Definitely way more than 1 ulp. Looks like exp2 fallback is the way to go:
1. speed: it is approximately 25% faster on GNU libm, even faster on
BSD/Mac OS X and other libm's due to a table lookup approach.
2. accuracy: it is marginally better. Measurement was via 3e8 points
spaced evenly from -310 to 310, maximum relative error is 1.7e-13 vs
1.8e-13. For values in the 64 bit range (roughly 10^0 to 10^20), error
is around 7.5e-15. Basically errors are amplified at very small and
very large values which is intuitively clear. In fact, that is exactly
what GNU libm does: splits the exponent into a main term and a
correction term, computes exp twice, and then multiplies the two
together.

Really, I guess the question is:
are people ok with this accuracy loss on non GNU/Linux?

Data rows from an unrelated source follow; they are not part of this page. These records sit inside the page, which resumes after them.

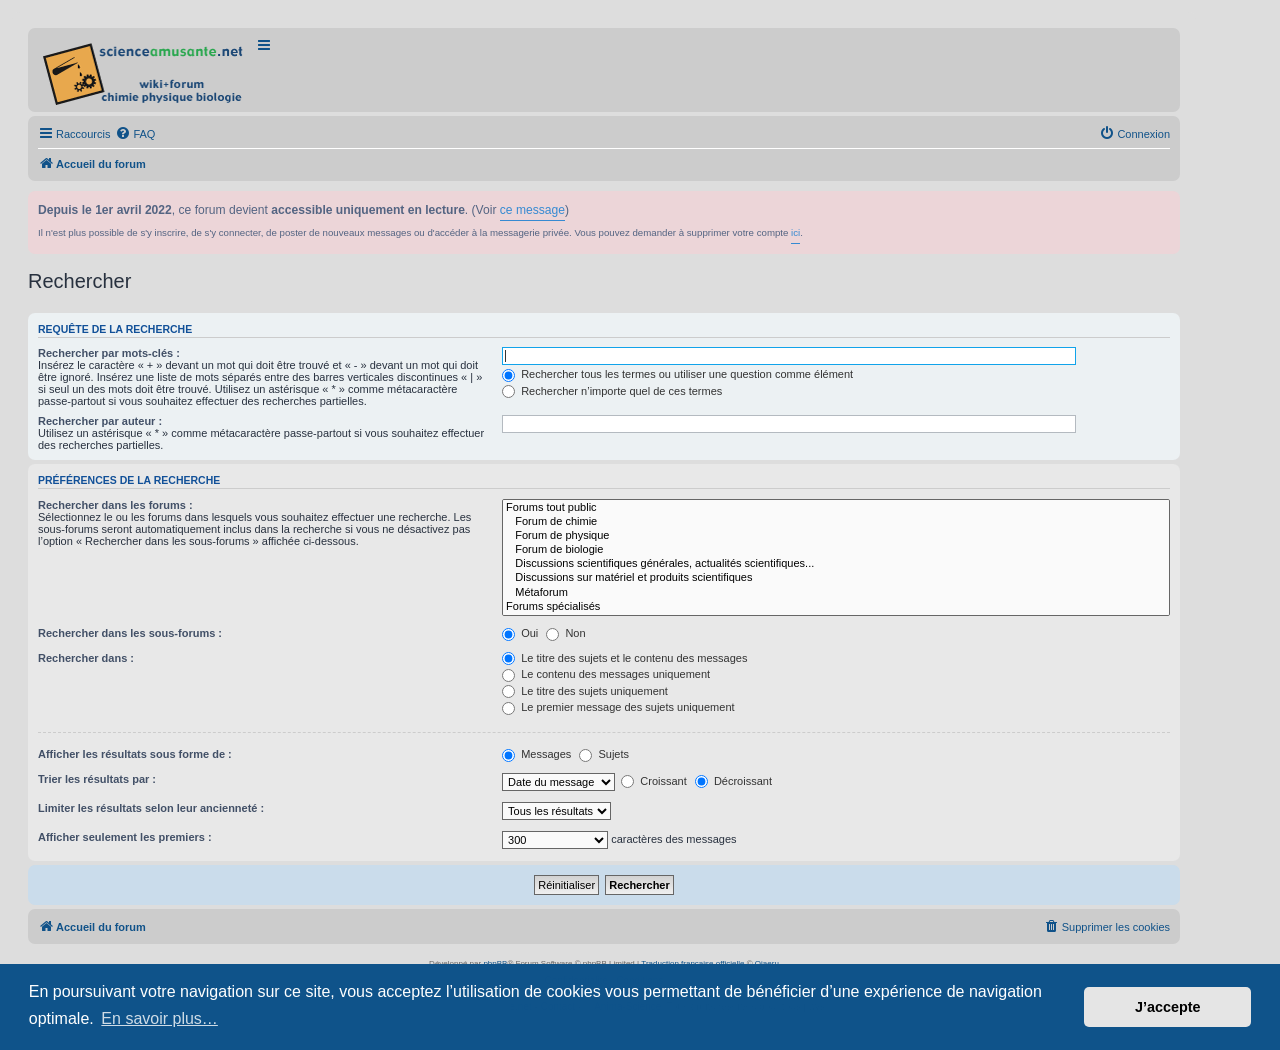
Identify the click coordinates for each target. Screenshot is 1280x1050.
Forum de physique (836, 536)
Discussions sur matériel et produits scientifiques (836, 578)
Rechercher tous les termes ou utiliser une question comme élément (677, 374)
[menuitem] (135, 134)
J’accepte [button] (1168, 1007)
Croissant (654, 781)
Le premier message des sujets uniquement (618, 707)
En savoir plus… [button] (159, 1018)
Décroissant (733, 781)
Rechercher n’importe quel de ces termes (612, 391)
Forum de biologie (836, 550)
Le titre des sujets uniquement (585, 691)
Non (565, 633)
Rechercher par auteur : (100, 421)
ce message (532, 210)
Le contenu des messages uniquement (606, 674)
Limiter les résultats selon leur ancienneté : (151, 808)
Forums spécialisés (836, 607)
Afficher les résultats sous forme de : (135, 754)
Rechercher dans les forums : (115, 505)
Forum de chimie (836, 522)
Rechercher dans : (86, 658)
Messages (536, 754)
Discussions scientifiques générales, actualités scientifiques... (836, 564)
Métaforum (836, 593)
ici (795, 232)
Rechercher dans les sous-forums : (130, 633)
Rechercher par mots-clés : (109, 353)
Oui (520, 633)
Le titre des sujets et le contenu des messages (624, 658)
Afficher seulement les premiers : (125, 837)
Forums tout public (836, 508)
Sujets (604, 754)
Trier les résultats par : (97, 779)
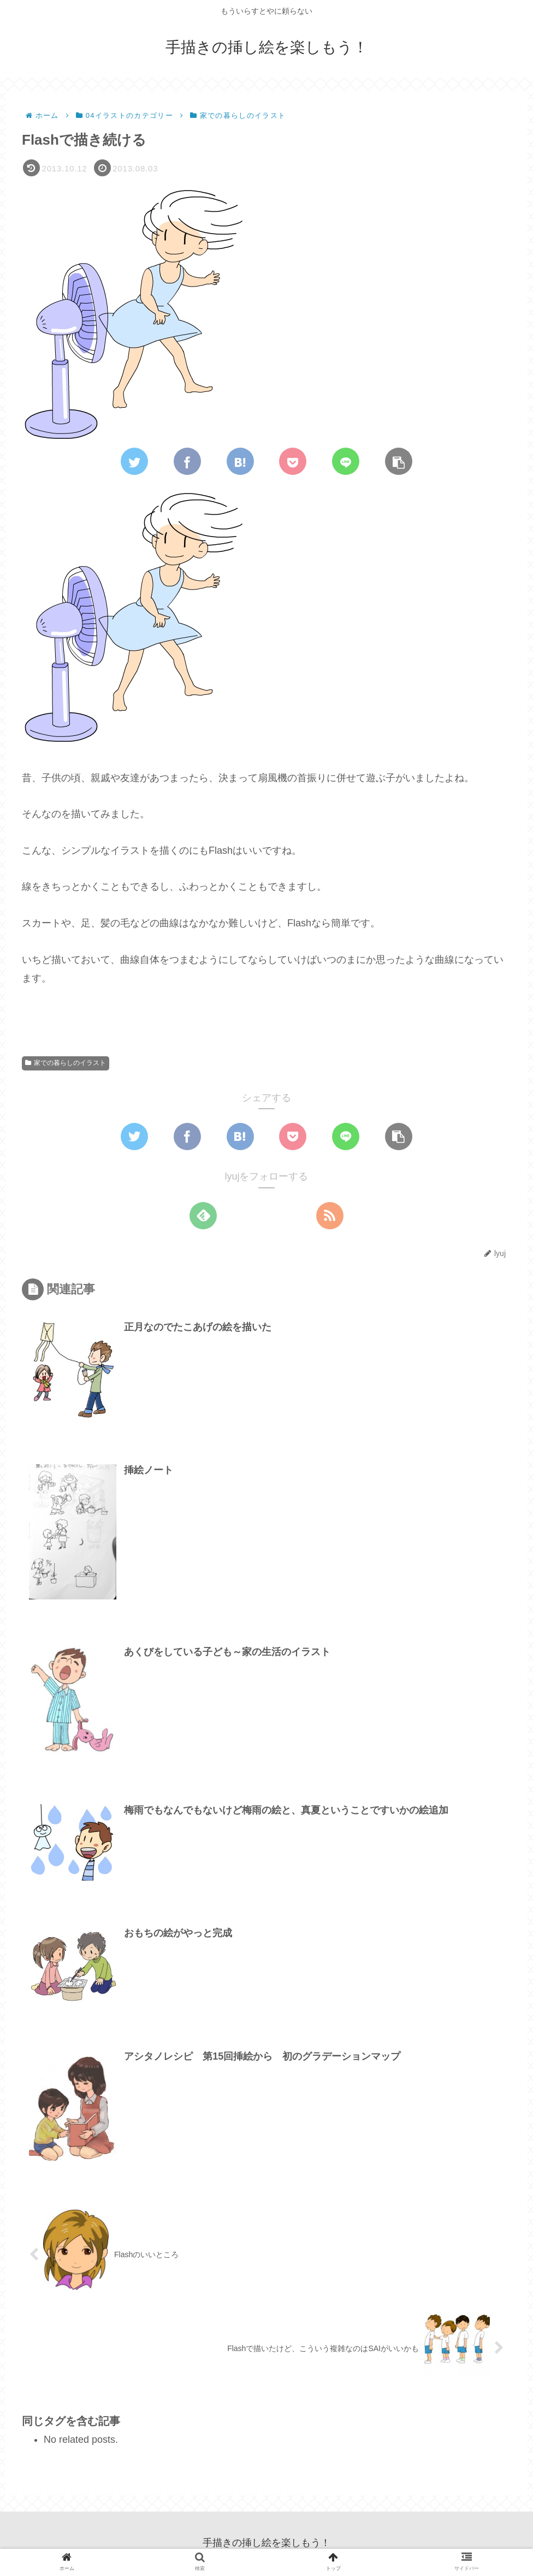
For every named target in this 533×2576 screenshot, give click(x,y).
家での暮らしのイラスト (65, 1063)
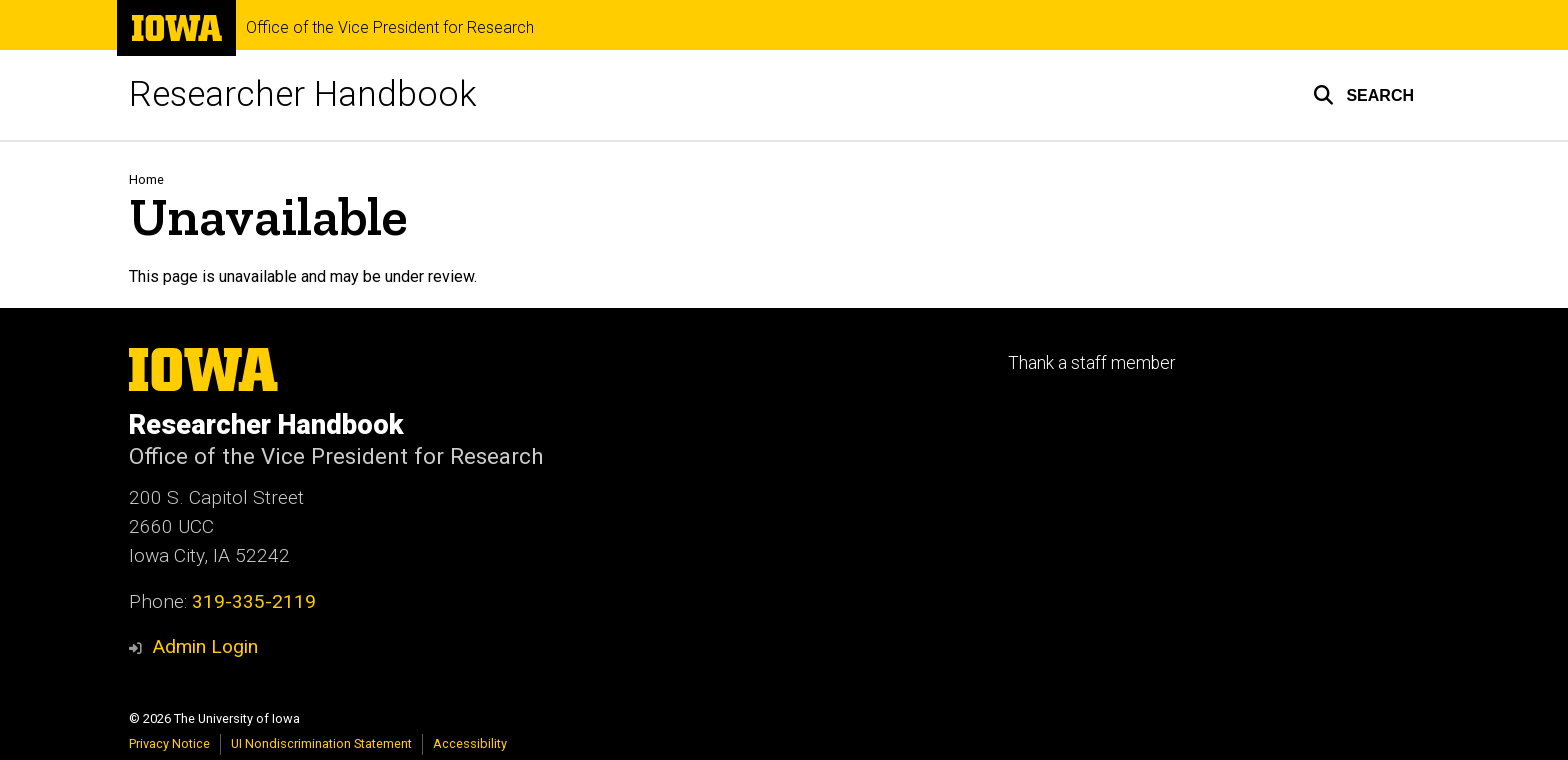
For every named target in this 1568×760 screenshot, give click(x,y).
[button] (1363, 95)
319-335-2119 (254, 601)
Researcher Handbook (303, 94)
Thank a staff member (1091, 363)
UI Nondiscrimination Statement (321, 743)
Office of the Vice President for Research (390, 28)
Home (146, 179)
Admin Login (205, 646)
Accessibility (470, 743)
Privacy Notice (169, 743)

If yes, then
will post with an exp2 based fallback, if not, will post with a pow
based fallback.
Summary:
Current patch
1. Accuracy: identical to old behavior on all platforms.
2. Speed: improve slightly (~30%) on GNU/Linux, identical to before on
all other platforms.
Thus a Pareto improvement.

exp2 fallback
1. Accuracy: identical on GNU/Linux, regression on all other platforms
(assuming their pow is correct), to the tune of relative error of
1e-13.
2. Speed: improve slightly (~30%) on GNU/Linux, improve drastically on
platforms with exp2 (2-3x).
Trades off significant speed gains for slight reduction in accuracy on
most platforms.

I favor the exp2 fallback, but decision left to others here.